IT'S ALSO TREMENDOUSLY significant that these sorts of policies are catching fire not during an economic crisis like in 2008, but in an economy that is considered booming by conventional measures. In 1933, Franklin D. Roosevelt introduced the New Deal to solve the most profound crisis in the history of capitalism, one for which markets had no semblance of a solution of their own. Warren is calling for New Deal levels of market intervention, and Sanders is leading a revival of democratic socialism at a time when the economic fundamentals are strong and that has significantly further-reaching implications. Because it means that when capitalism is doing precisely what it was built to do -- produce unprecedented wealth -- it is a crisis for both the majority of people and the planetary systems on which we depend.
The threat that this realization represents to establishment players like the Wall-Street-funded Third Way think tank and Center for American Progress is the real reason that both have begun to hold up Warren as a more palatable version of Sanders. It's not because Warren actually has their backing; it's because this revved-up rivalry is viewed as the most effective way to undercut Sanders and, with it, the left's growing base in the party.
There is no question that the elite antipathy for Bernie runs deeper than for Warren, for obvious reasons. Writing on his landmark speech on democratic socialism at George Washington University earlier this month, Keeanga Yamahtta-Taylor marveled that "he named capitalism as the culprit and democratic socialism as a solution. What a breathtaking turn of events." And as the very real prospect of an attack on Iran heats up, it's equally clear that Bernie represents the far greater threat to the bipartisan consensus for endless war.
But Warren, because of her track record and her competence, is a threat in her own right. To Wall Street, for whom she has been a nemesis since 2008; to big tech, whose obscene profits and monopoly power would take a hit under her plans to break them apart; to the ultra-rich as a class, because of her proposed wealth tax. So make no mistake: For corporate Democrats, the endgame is still to defeat both Warren and Sanders. And in this never-ending and crowded campaign, that effort will shape-shift many times over.

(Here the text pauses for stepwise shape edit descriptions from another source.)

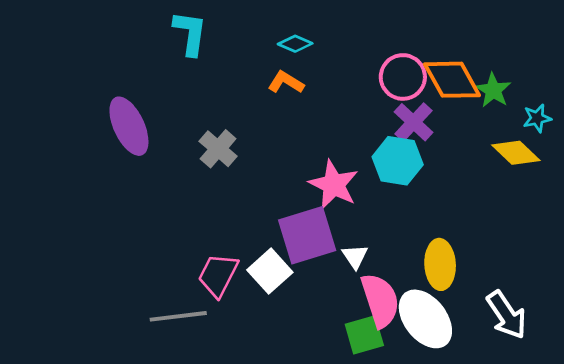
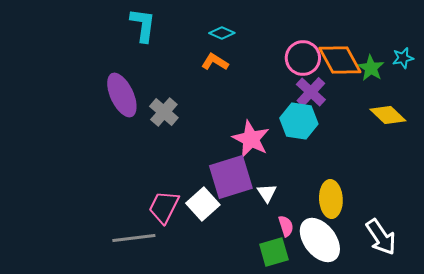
cyan star: (537, 118) -> (403, 58), moved
purple ellipse: (129, 126) -> (122, 95), moved
pink semicircle: (380, 300) -> (286, 226), size x0.5

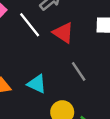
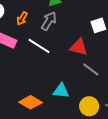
red triangle: (63, 33) -> (79, 47), moved

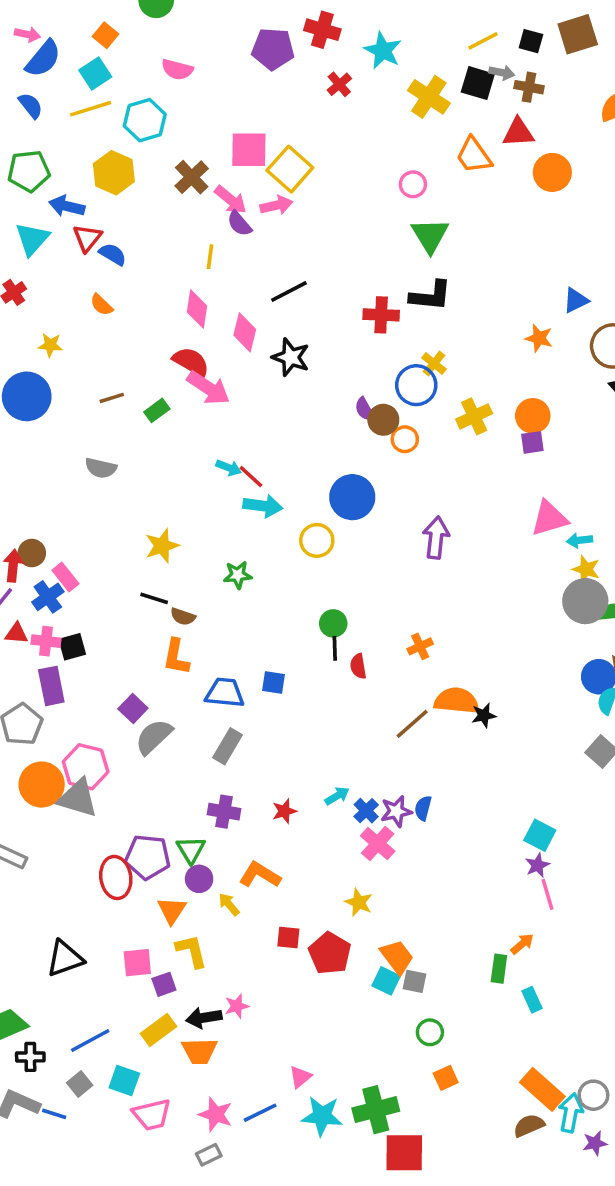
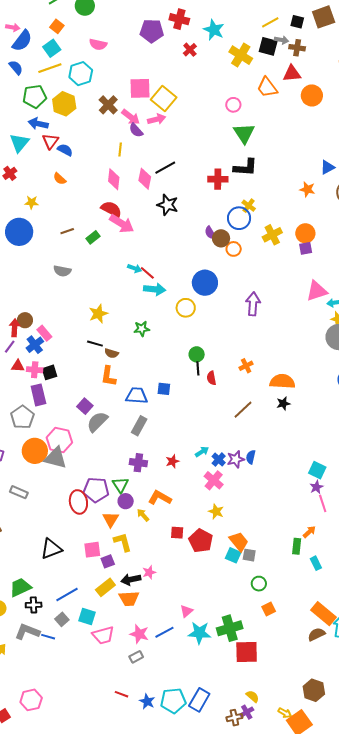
green pentagon: (29, 171) -> (35, 96), moved
pink diamond: (245, 332) -> (145, 179), moved
orange semicircle: (457, 701) -> (282, 381), moved
pink cross: (378, 844) -> (214, 480), moved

It is true that Biden has had a bad week. But if Biden implodes, there's a phalanx of other candidates, recently seen hopping from one $2,800-a-head Wall Street fundraiser to the next, all with variations on the same reassuring message: I'll change things just enough to fend off the pitchforks and to save you from the social embarrassment of Trump, but not so much that you will notice a thing.
"It is important to rotate the crops," David Adelman, a financial industry lawyer, told the New York Times. He was ostensibly explaining why he had co-hosted a fundraiser for Beto O'Rourke, but in doing so, he also summed up precisely how Wall Street sees Washington: as its plantation. It engineers the seeds, plants them, then reaps what it sowed.
These forces, and the think tanks they finance, want the Warren and Sanders camps at each other's throats, demoralizing and weakening each other. Because that's exactly how the progressive bloc stalls or shrinks enough for Biden (or some newer political GMO crop) to walk away with it.
The current political map is confusing, there is no doubt. Progressive vote-splitting is a real possibility down the road but so is vote-combining, and the more progressive voters there are, the more viable that prospect will become. There are multiple routes by which a progressive majority spread over several candidates can be translated into a Democratic ticket that is more progressive than any we've seen in nearly a century, maybe even ever.